不動車のホンダ「ベンリイC92」をエンジンのプロがレストア! いよいよエンジンを始動します【vol.14】
老舗内燃機屋「井上ボーリング」で、年間700台ものヘッド再生を行うベテランヘッド技師が、不動車となったホンダ「ベンリイC92」の再生とモディファイを行う連載。第14回目は、ヘッドライト以外は12V対応が完了していない電装品を改修したうえで、エンジンの始動確認を行います。
残るは電装の12V化
ジェネレーターコイルの繋ぎ変えとヘッドライトのLED化を行ったベンリイC92ですが、電球類やホーン、バッテリー等は6Vのままなので、12Vの物に交換しなければなりません。
まずはバッテリーですが、6Vといえどもセル付きなだけあって容量も12アンペアという立派な物が装備されているベンリイC92。
外観も縦116㎜×横156㎜と原付とは思えない大きさですが、右のサイドカバー内に収まるように厚みは57㎜と、かなりスリムなサイズとなっています。
12Vセル付きのスーパーカブ用バッテリー等は容量的には問題なくても、開口部が小さいプレスフレーム内に収めることができず、他に移動できそうな場所もありません。
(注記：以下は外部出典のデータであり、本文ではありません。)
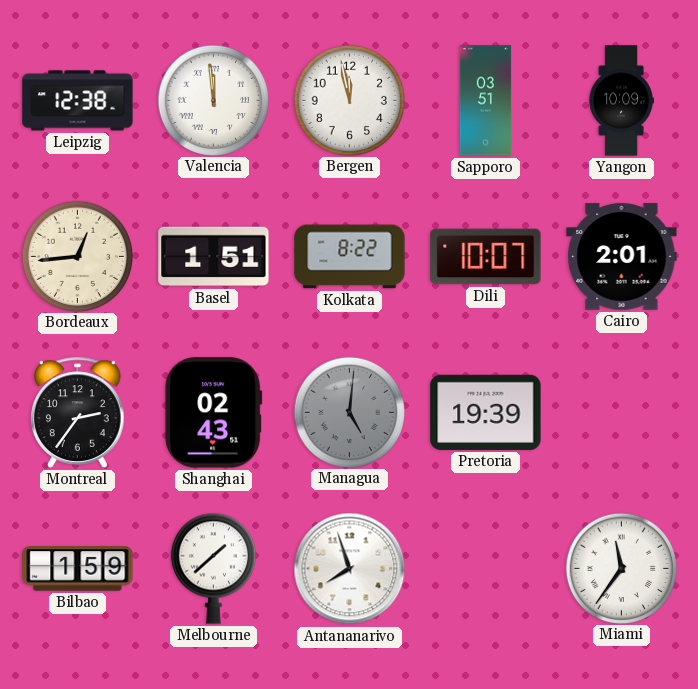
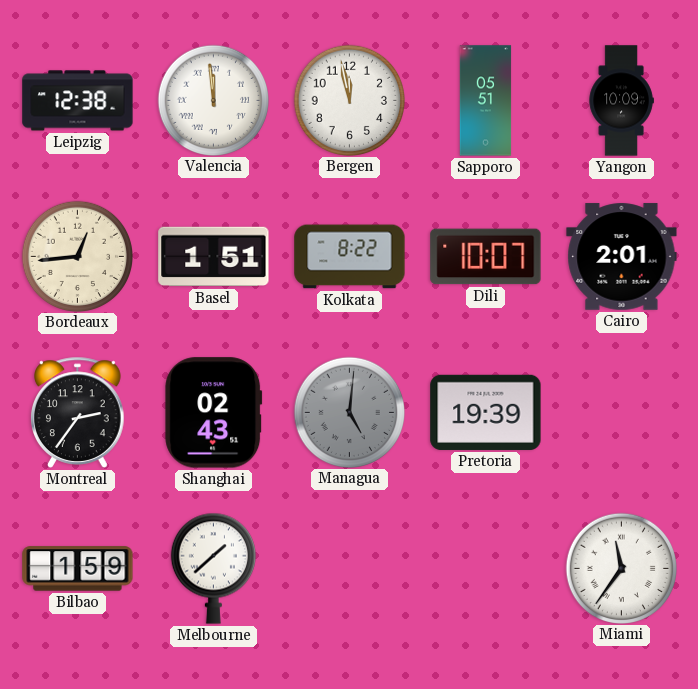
Sapporo: 03:51 -> 05:51
Antananarivo: 7:57 -> none
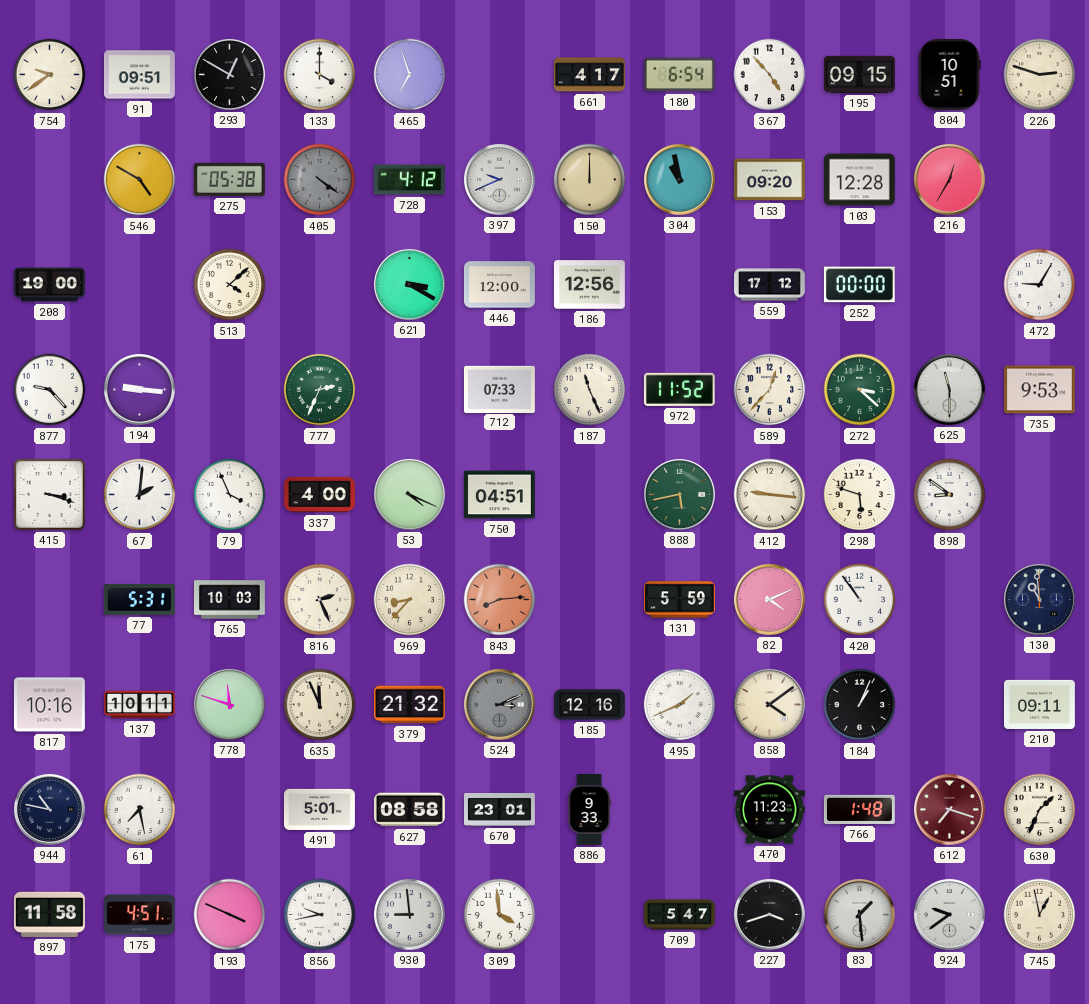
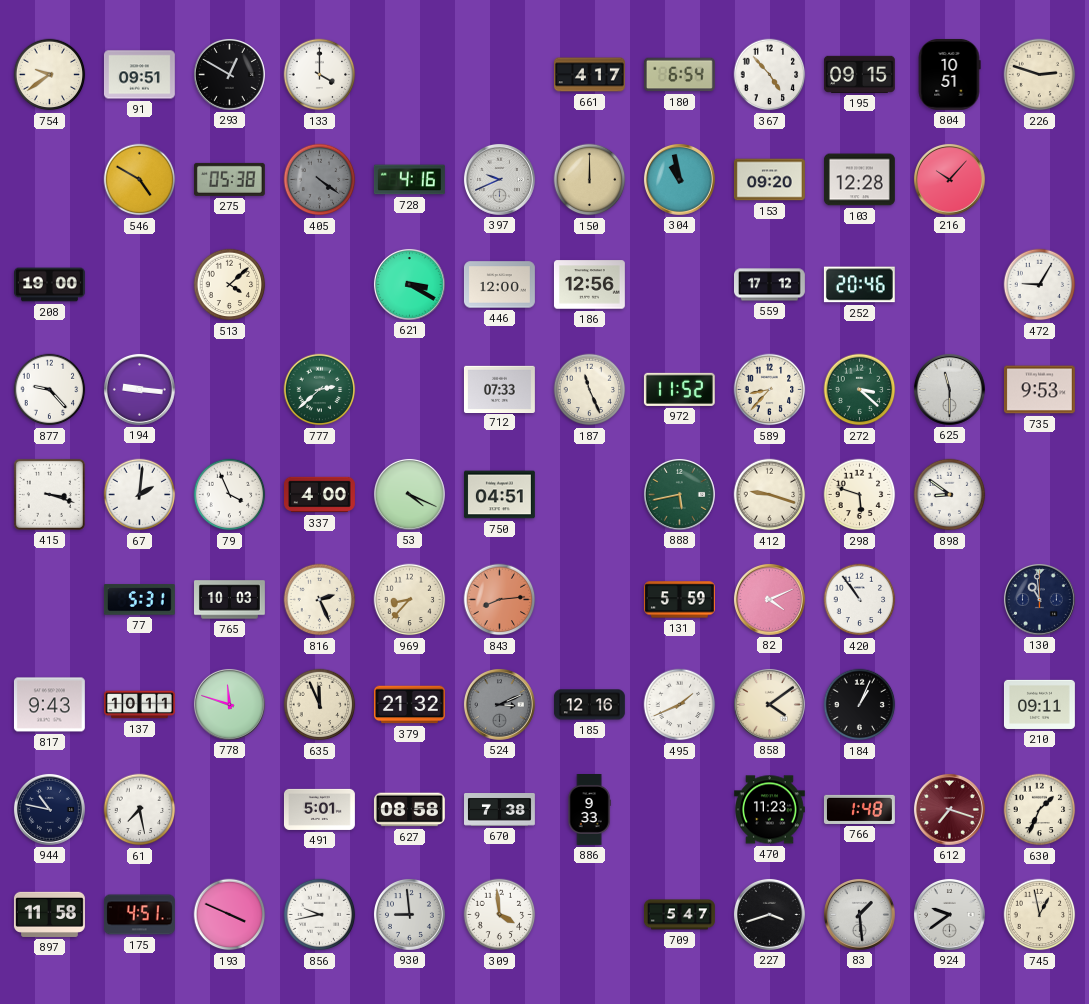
465: 6:57 -> none
728: 4:12 -> 4:16
216: 12:35 -> 10:07
252: 00:00 -> 20:46
777: 2:34 -> 2:38
589: 12:37 -> 8:37
412: 9:16 -> 9:18
817: 10:16 -> 9:43
670: 23:01 -> 7:38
逆にあまりにも小さすぎる物や端子の形が違う物では、スペーサーやハーネス加工が必要になります。
出来るだけ見た目は無加工風な納まりにしたいので、寸法的に似た12Vバッテリーを探した結果、YT7B-BSというサイズが見つかりました。
容量は6.5Aと充分で、サイズは縦93㎜、横150㎜とひとまわり小さい仕様。厚みは66㎜と若干厚くなりますが、ブリーザーホース取り付け部の突起部分が無い為、サイドカバー内に収められそうです。
早速購入して、寸法変化に対応するべく取り付けステーを曲げ加工して、取り付けました。

ウインカー、テールランプ、メーター照明等の電球類については純正ソケットのまま12VのLEDバルブが手に入るので問題ありませんが、ホーンに関しては純正の外観や音質が共に素晴らしいため、近代の単純構造な物にはしたくはありません。
調べた結果、ホンダ「ドリーム CB72 スーパースポーツ」のホーンが、ベンリイC92の物と同じ外観のまま12Vになっている事が解り、ヤフオクにて購入しましたが、残念ながら外観の劣化が激しかった為、ベンリイC92とニコイチで組み直しを行う事で、無事に再生できました。

電球とヒューズを12Vに交換し電装の変更は全て完了し、メインスイッチをONにするとニュートラルランプが点灯。
そのままウインカー、ブレーキ、ヘッドライトハイロー、ホーンをチェックするとフロントブレーキでランプがつかない。あれ? そういえばフロントブレーキにスイッチってあったっけ?
そうなんです、ベンリイC92のブレーキランプはリアブレーキにしかスイッチが無いんです。これは追加しなければ怖くて乗れませんが、取り敢えずここからいよいよエンジン始動確認にかかります。